Un assemblage d’éléments qui devenait durant son visionnage instantanément culte chez son spectateur. Le film m’apparaissait peu à peu comme un sommet de perfection, un idéal de cinéma : arriver à des choix de mises en scènes osés et radicaux sans quitter le sentier tracé par sa narration, arriver à être un film, un univers unique en son genre à l’aide de références venants de divers horizons.


Le second visionnage que je fis en octobre 2018 dans ma chambre d’étudiant avec un très bon projecteur et de futurs très bons amis fut alors pour moi une confirmation, tant je fus pris d’un vertige. Tous mes souvenirs me revenaient, et les répliques se jouaient dans ma tête malgré moi. C’était la première fois qu’un film devenait remarquable pour moi sur le long terme, comme retravaillé par ma mémoire et par le temps.

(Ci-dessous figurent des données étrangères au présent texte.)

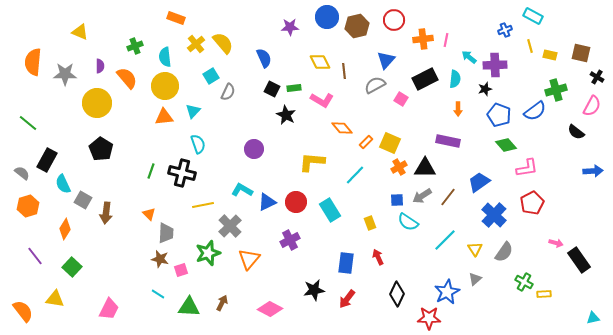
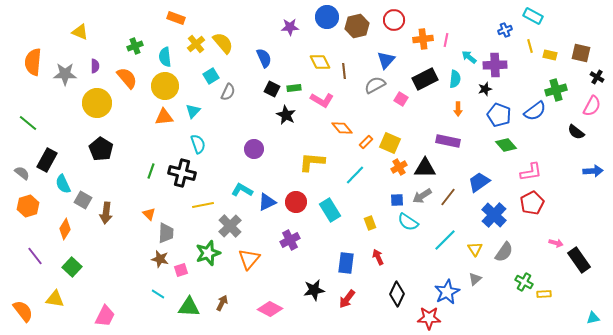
purple semicircle at (100, 66): moved 5 px left
pink L-shape at (527, 168): moved 4 px right, 4 px down
pink trapezoid at (109, 309): moved 4 px left, 7 px down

Un film qui reviendrait ensuite dans beaucoup de discussions, comme un pilier de ma cinéphilie.


De dire « J’aime Mauvais Sang pour ce que le film arrive à convoquer chez le spectateur tout en réussissant à délivrer un discours sur l’amour et l’adolescence qui lui est propre.»


Mauvais Sang est pour moi le précurseur d’une cinéphilie auquel je n’avais pas encore totalement conscience : celui du souvenir persistant d’un film, d’un idéal de cinéma que je pouvais retrouver à loisir, niché dans ma mémoire.